[RECORDED INFORMATION — start]

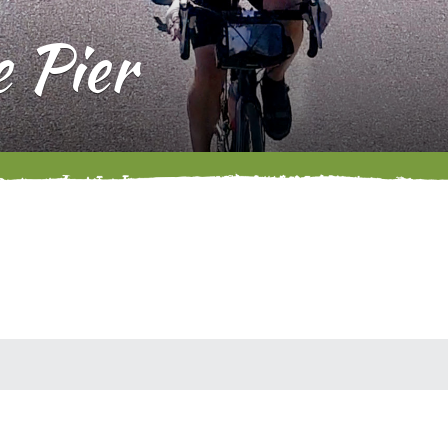
e Pier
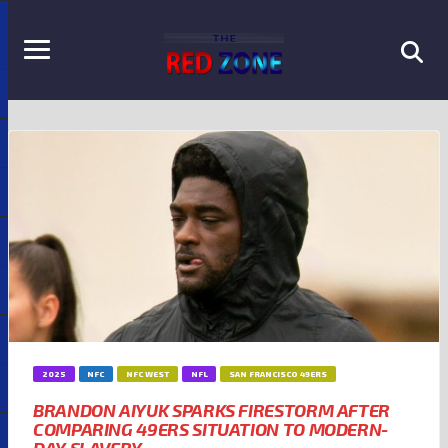
2025
NFC
NFC WEST
NFL
SAN FRANCISCO 49ERS
BRANDON AIYUK SPARKS FIRESTORM AFTER
COMPARING 49ERS SITUATION TO MODERN-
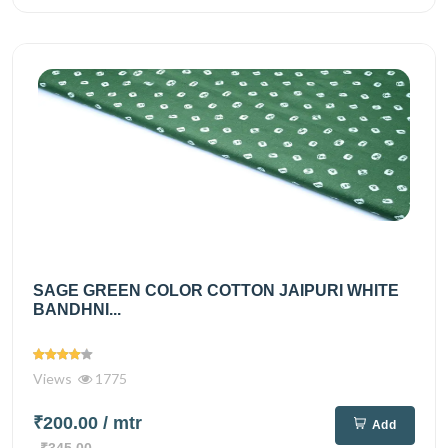
SAGE GREEN COLOR COTTON JAIPURI WHITE
BANDHNI...
Views
1775
₹200.00
/ mtr
Add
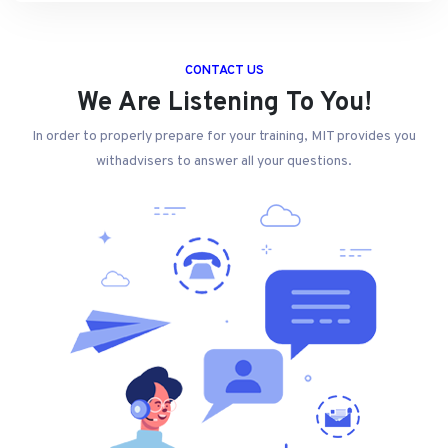
CONTACT US
We Are Listening To You!
In order to properly prepare for your training, MIT provides you
withadvisers to answer all your questions.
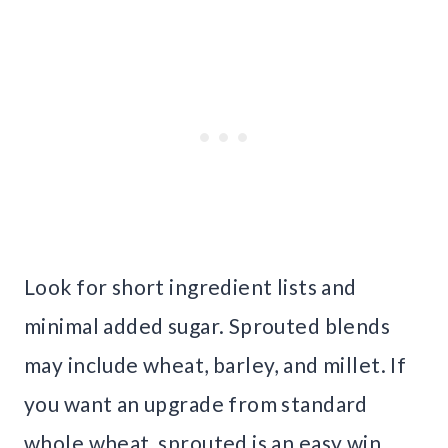
Look for short ingredient lists and
minimal added sugar. Sprouted blends
may include wheat, barley, and millet. If
you want an upgrade from standard
whole wheat, sprouted is an easy win.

[RECORDED INFORMATION — finish]

Lines from the one containing "BRANDON AIYUK SPARKS FIRESTORM AFTER" through the end of the entries above, both included, are to be written out exactly; no pictures and no other lines.

BRANDON AIYUK SPARKS FIRESTORM AFTER
COMPARING 49ERS SITUATION TO MODERN-
SAGE GREEN COLOR COTTON JAIPURI WHITE
BANDHNI...
Views
1775
₹200.00
/ mtr
Add
CONTACT US
We Are Listening To You!
In order to properly prepare for your training, MIT provides you
withadvisers to answer all your questions.
Look for short ingredient lists and
minimal added sugar. Sprouted blends
may include wheat, barley, and millet. If
you want an upgrade from standard
whole wheat, sprouted is an easy win.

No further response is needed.